▶ _What is being asked_:
Every line of the entries with the word "Mexico" in it should be shown.

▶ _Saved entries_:
Segment Open

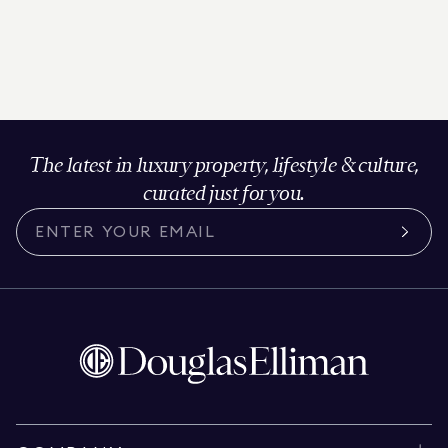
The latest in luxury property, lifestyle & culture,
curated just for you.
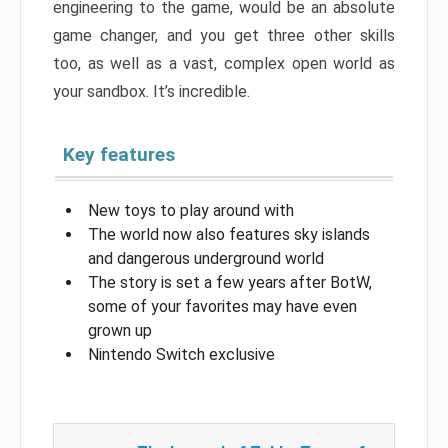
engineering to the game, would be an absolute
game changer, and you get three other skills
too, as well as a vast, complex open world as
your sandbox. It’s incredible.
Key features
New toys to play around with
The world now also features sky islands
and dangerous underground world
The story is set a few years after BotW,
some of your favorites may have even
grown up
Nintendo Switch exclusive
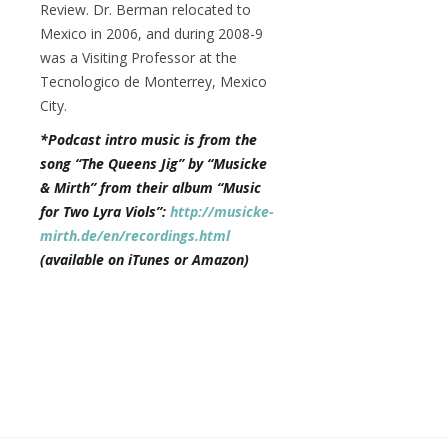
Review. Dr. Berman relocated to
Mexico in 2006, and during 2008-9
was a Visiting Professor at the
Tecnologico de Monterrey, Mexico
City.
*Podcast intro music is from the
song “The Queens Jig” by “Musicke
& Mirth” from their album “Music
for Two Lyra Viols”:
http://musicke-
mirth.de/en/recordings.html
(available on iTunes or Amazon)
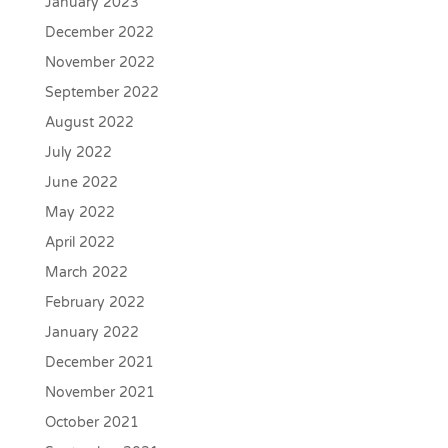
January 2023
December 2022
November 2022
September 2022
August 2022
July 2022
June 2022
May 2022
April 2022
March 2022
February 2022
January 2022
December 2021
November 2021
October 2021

Segment Closed
Segment Open

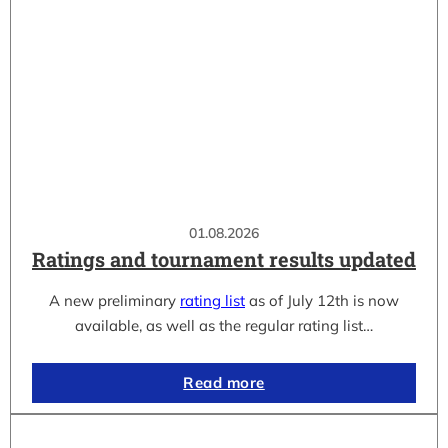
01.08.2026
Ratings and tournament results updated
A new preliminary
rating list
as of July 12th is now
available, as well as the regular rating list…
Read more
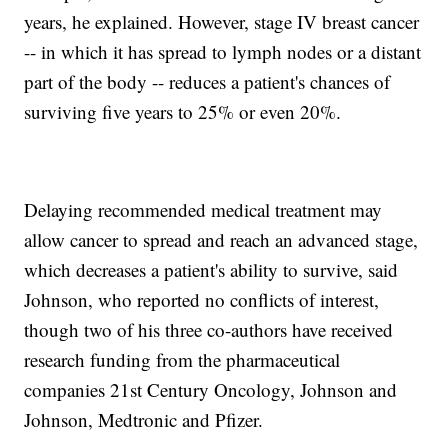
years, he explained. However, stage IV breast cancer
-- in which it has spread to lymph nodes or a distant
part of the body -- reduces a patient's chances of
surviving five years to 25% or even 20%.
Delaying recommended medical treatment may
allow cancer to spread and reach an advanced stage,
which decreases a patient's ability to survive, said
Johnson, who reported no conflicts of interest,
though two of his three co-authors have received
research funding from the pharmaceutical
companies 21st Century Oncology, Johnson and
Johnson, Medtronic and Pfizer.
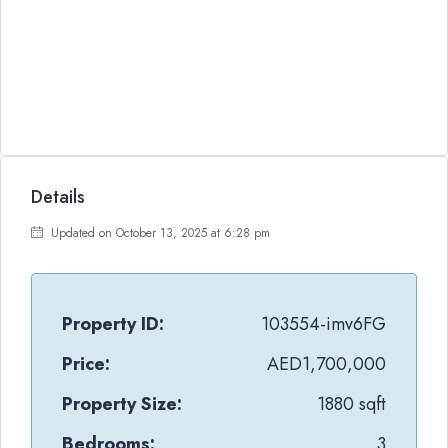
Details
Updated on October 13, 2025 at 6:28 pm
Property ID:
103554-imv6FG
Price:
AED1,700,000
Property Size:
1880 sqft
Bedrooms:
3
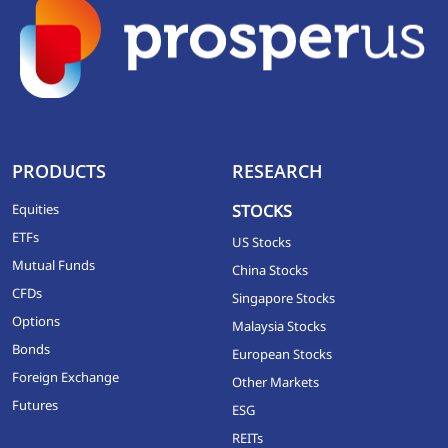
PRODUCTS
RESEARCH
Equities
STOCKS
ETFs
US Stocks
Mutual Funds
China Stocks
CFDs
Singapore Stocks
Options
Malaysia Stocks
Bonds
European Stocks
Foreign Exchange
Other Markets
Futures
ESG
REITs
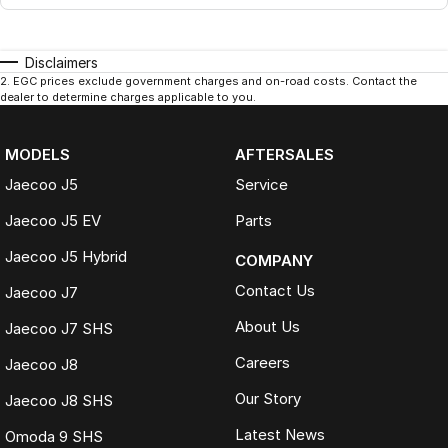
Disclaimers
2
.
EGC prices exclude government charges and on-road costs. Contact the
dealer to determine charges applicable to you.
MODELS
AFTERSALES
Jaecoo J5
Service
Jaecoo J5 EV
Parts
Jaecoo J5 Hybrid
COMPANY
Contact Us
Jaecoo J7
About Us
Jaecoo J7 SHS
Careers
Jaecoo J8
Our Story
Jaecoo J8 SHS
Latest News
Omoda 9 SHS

Segment Closed
Segment Open

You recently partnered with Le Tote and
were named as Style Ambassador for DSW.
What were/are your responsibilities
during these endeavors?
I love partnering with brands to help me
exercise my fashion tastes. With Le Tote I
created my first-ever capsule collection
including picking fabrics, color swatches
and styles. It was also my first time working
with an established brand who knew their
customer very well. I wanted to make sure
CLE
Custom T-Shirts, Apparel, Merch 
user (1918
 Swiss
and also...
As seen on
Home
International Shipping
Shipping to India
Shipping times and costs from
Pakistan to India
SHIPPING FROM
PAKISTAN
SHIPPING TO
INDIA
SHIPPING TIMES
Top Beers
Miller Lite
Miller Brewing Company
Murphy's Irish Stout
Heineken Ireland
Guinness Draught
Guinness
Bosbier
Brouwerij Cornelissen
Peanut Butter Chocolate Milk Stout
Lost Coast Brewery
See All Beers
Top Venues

Segment Closed

▶ _Answer for the task_:
Mexico in 2006, and during 2008-9
Tecnologico de Monterrey, Mexico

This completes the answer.